Exercise:
Return each entry word for word and skip its pictures.

Information shown:
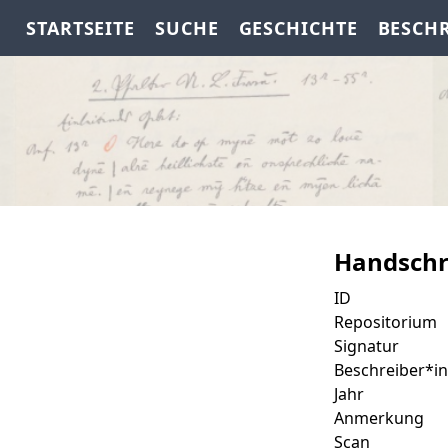
STARTSEITE
SUCHE
GESCHICHTE
BESCH
Handschr
ID
Repositorium
Signatur
Beschreiber*in
Jahr
Anmerkung
Scan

Answer box:
STARTSEITE
SUCHE
GESCHICHTE
BESCH
Handschr
ID
Repositorium
Signatur
Beschreiber*in
Jahr
Anmerkung
Scan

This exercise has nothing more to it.